Oya: Deep Learning for Accurate Global Precipitation Estimation
Emmanuel Asiedu Brempong, Mohammed Alewi Hassen, MohamedElfatih MohamedKhair, Vusumuzi Dube, Santiago Hincapie Potes, Olivia Graham, Amanie Brik, Amy McGovern, George J. Huffman, Jason Hickey
TL;DR
The paper tackles the global need for accurate, timely precipitation estimates in data-sparse regions by introducing Oya, a two-stage UNet framework that leverages the full VIS–IR spectrum from geostationary satellites. By training against high-quality CORRA v07 data and pretraining on IMERG Final, the approach effectively mitigates extreme class imbalance and achieves quasi-global coverage across multiple GEO satellites. Results show that Oya outperforms GEO-only baselines and approaches the accuracy of real-time IMERG Early, while remaining competitive with the research-grade IMERG Final, particularly for light to moderate precipitation. Ablations confirm the value of using all GEO channels, data augmentation, patch context, and LDS losses, and the authors provide a publicly available quasi-global precipitation dataset generated from the models.
Abstract
Accurate precipitation estimation is critical for hydrological applications, especially in the Global South where ground-based observation networks are sparse and forecasting skill is limited. Existing satellite-based precipitation products often rely on the longwave infrared channel alone or are calibrated with data that can introduce significant errors, particularly at sub-daily timescales. This study introduces Oya, a novel real-time precipitation retrieval algorithm utilizing the full spectrum of visible and infrared (VIS-IR) observations from geostationary (GEO) satellites. Oya employs a two-stage deep learning approach, combining two U-Net models: one for precipitation detection and another for quantitative precipitation estimation (QPE), to address the inherent data imbalance between rain and no-rain events.

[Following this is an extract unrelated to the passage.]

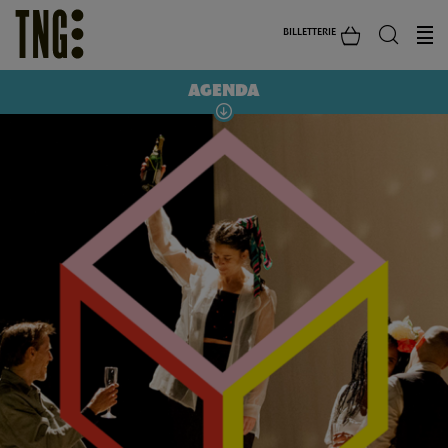
BILLETTERIE
AGENDA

The models are trained using high-resolution GPM Combined Radar-Radiometer Algorithm (CORRA) v07 data as ground truth and pre-trained on IMERG-Final retrievals to enhance robustness and mitigate overfitting due to the limited temporal sampling of CORRA. By leveraging multiple GEO satellites, Oya achieves quasi-global coverage and demonstrates superior performance compared to existing competitive regional and global precipitation baselines, offering a promising pathway to improved precipitation monitoring and forecasting.